RecipeStripper

Public dataset

Recipe Site Markup Coverage and Extraction Observations 2026

A CC BY 4.0 dataset from RecipeStripper: the public Works With inventory plus anonymized domain-level extraction observations. Submitted recipe URLs, user IDs, IP addresses, and saved recipe content are not included.

137

Listed site pages

4

Blocked or limited

441

Extraction attempts

122

Observed domains

Download the data

Category coverage

CategoryListed pages
major26
baking8
healthy20
food-blog43
international20
niche20

Most-observed domains

DomainAttemptsSuccess ratePrimary sourceCommon error
cooking.nytimes.com21100%json-ldnone
allrecipes.com2030%json-ldurl_unreachable
foodnetwork.com2055%json-ldurl_unreachable
halfbakedharvest.com2045%json-ldurl_unreachable
bbcgoodfood.com1759%json-ldurl_unreachable
recipetineats.com1464%json-ldurl_unreachable
simplyrecipes.com1323%json-ldurl_unreachable
thekitchn.com1217%json-ldno_recipe
loveandlemons.com1182%json-ldurl_unreachable
tasteofhome.com1173%json-ldurl_unreachable
delish.com1070%json-ldurl_unreachable
bonappetit.com989%json-ldurl_unreachable

Method and caveats

The site inventory is a product support inventory, not a crawl of every URL on each domain.
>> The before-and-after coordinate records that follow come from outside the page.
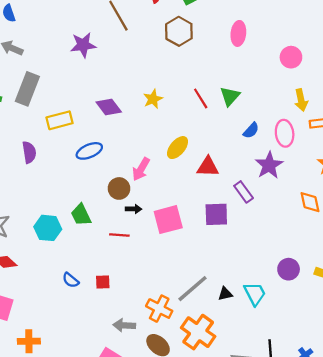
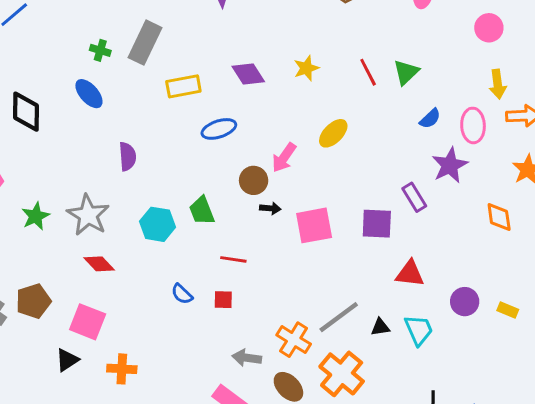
purple semicircle: (29, 152) -> (127, 156), moved
red triangle: (208, 167) -> (410, 274), moved
red line: (119, 235) -> (233, 259), moved

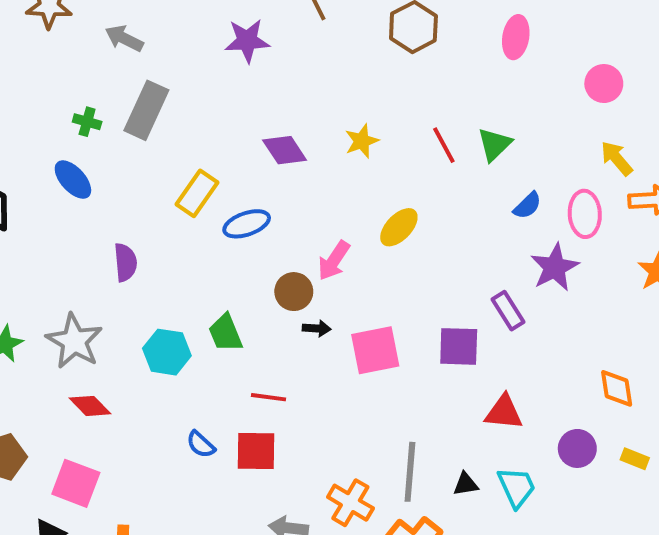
yellow arrow: (498, 84) -> (617, 158), turned 148
yellow rectangle: (183, 86) -> (197, 193), moved, turned -44
orange diamond: (499, 217) -> (617, 388), moved
red square: (223, 300) -> (256, 451), size x1.6
gray line: (339, 317) -> (410, 472), turned -48

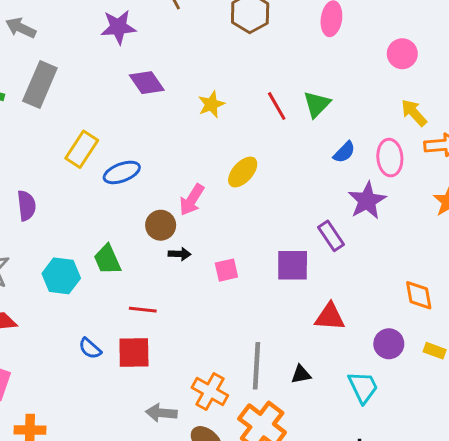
purple diamond: (285, 150) -> (147, 83), moved
pink square: (375, 350) -> (226, 270), size x0.6
cyan trapezoid: (517, 487) -> (363, 387), moved

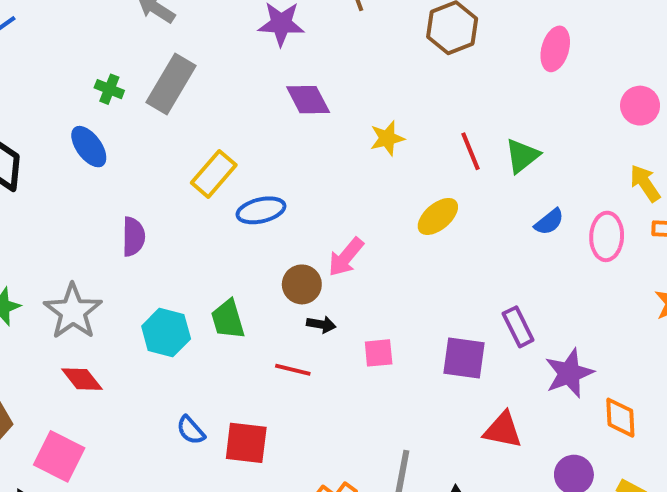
yellow ellipse: (243, 172) -> (438, 216), moved
purple star: (367, 201) -> (569, 373), moved
red line: (143, 310) -> (293, 370), moved

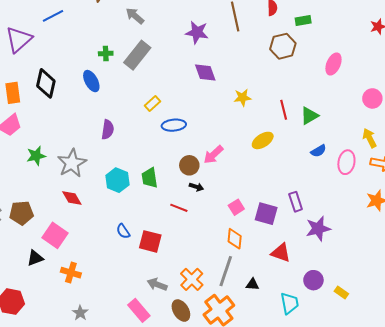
green cross: (109, 89) -> (106, 53), turned -32
yellow rectangle: (214, 174) -> (152, 103), size x0.7
pink square: (379, 353) -> (236, 207), moved, turned -35
orange diamond: (620, 418) -> (235, 239), moved

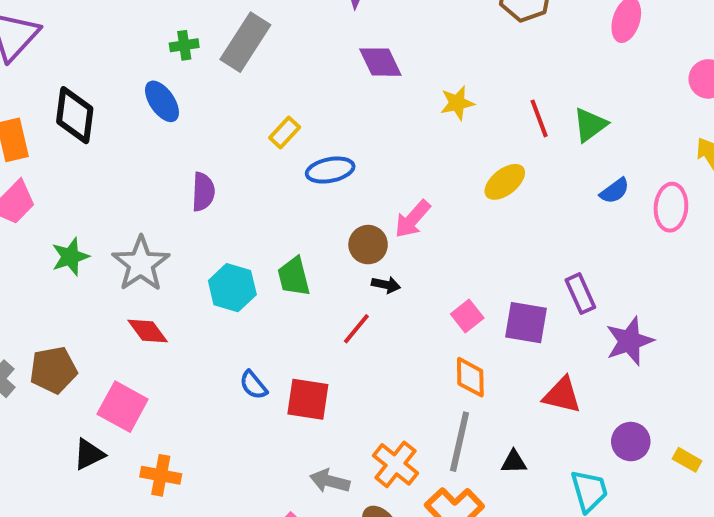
red line: (179, 208) -> (356, 329), turned -66

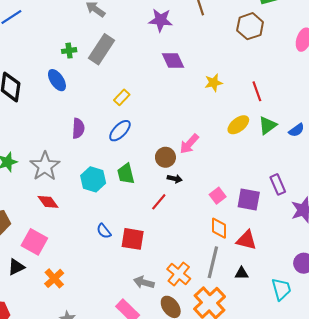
green triangle: (590, 125) -> (268, 125), moved
blue ellipse: (330, 170) -> (120, 131), moved, turned -35
red triangle: (562, 395) -> (246, 240), moved
orange cross: (161, 475) -> (54, 278), turned 36

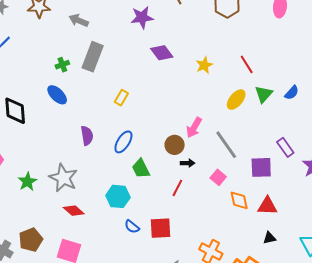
blue ellipse: (120, 131) -> (123, 142), moved
cyan hexagon: (93, 179) -> (118, 196), moved
pink square: (218, 196) -> (218, 177), moved
gray line: (213, 262) -> (226, 145), moved, turned -36

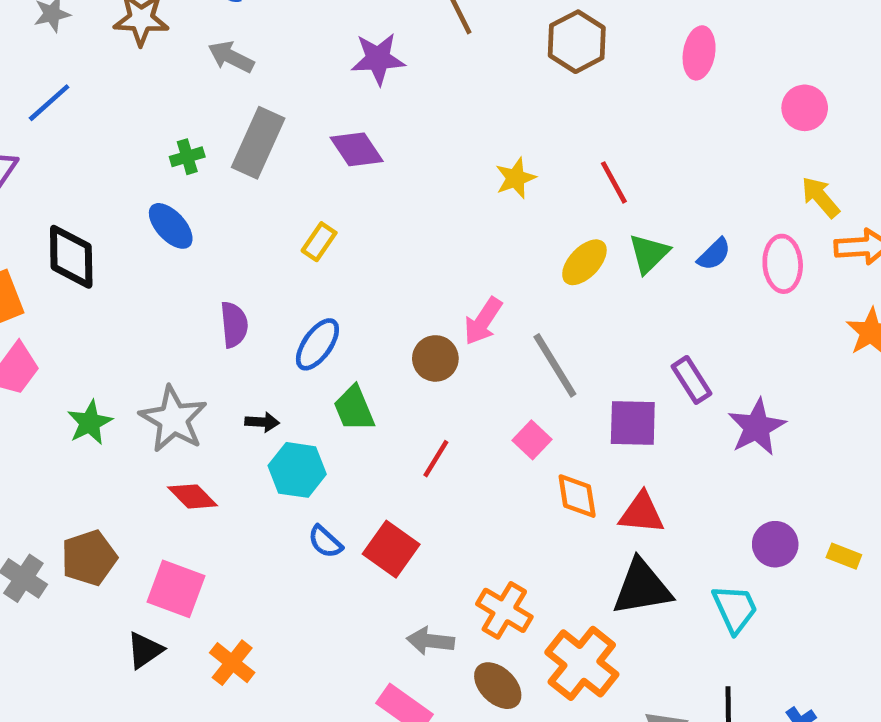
purple diamond: (162, 53) -> (357, 149), moved
black arrow: (188, 163) -> (262, 422), moved
red square: (161, 228) -> (391, 549), turned 35
black triangle: (269, 238) -> (642, 588), size x2.0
The domain observations are anonymized operational aggregates from RecipeStripper extraction attempts.

Success rates are usage-weighted by submitted URLs and should not be interpreted as a representative web-wide benchmark.

The same files are mirrored in the public GitHub data repository so search crawlers, AI systems, and researchers can cite a stable copy outside the product site.